Determinism in Western tradition
The idea that the entire universe is a deterministic system has been articulated in both Western and non-Western religion, philosophy, and literature. The Ancient Greek atomists Leucippus and Democritus were the first to anticipate determinism when they theorized that all processes in the world were due to the mechanical interplay of atoms, but this theory did not gain much support at the time. Determinism in the West is often associated with Newtonian physics, which depicts the physical matter of the universe as operating according to a set of fixed, knowable laws. The "billiard ball" hypothesis, a product of Newtonian physics, argues that once the initial conditions of the universe have been established the rest of the history of the universe follows inevitably. If it were actually possible to have complete knowledge of physical matter and all of the laws governing that matter at any one time, then it would be theoretically possible to compute the time and place of every event that will ever occur (Laplace's demon). In this sense, the basic particles of the universe operate in the same fashion as the rolling balls on a billiard table, moving and striking each other in predictable ways to produce predictable results.
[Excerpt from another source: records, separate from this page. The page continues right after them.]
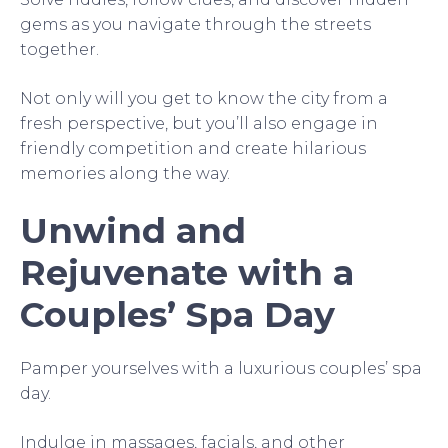
gems as you navigate through the streets
together.
Not only will you get to know the city from a
fresh perspective, but you’ll also engage in
friendly competition and create hilarious
memories along the way.
Unwind and
Rejuvenate with a
Couples’ Spa Day
Pamper yourselves with a luxurious couples’ spa
day.
Indulge in massages, facials, and other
Whether or not it is all-encompassing in so doing, Newtonian mechanics deals only with caused events, e.g.: If the original position of an object is x, y, z, and if it is hit dead on by an object moving along some vector V, then it will be pushed straight toward another point x', y', z'. If it goes somewhere else, the Newtonians argue, one must question one's measurements of the original position of the object, the exact direction of the object moving on V, gravitational or other fields that were inadvertently ignored, etc. Then, they maintain, repeated experiments and improvements in accuracy will always bring one's observations closer to the theoretically predicted results. When dealing with situations on an ordinary human scale, Newtonian physics has been so enormously successful that it has no competition. But it fails spectacularly as velocities become some substantial fraction of the speed of light and when interactions at the atomic scale are studied. Prior to the discovery of quantum effects and other challenges to Newtonian physics, "uncertainty" was always a term that applied to the accuracy of human knowledge about causes and effects, and not to the causes and effects themselves.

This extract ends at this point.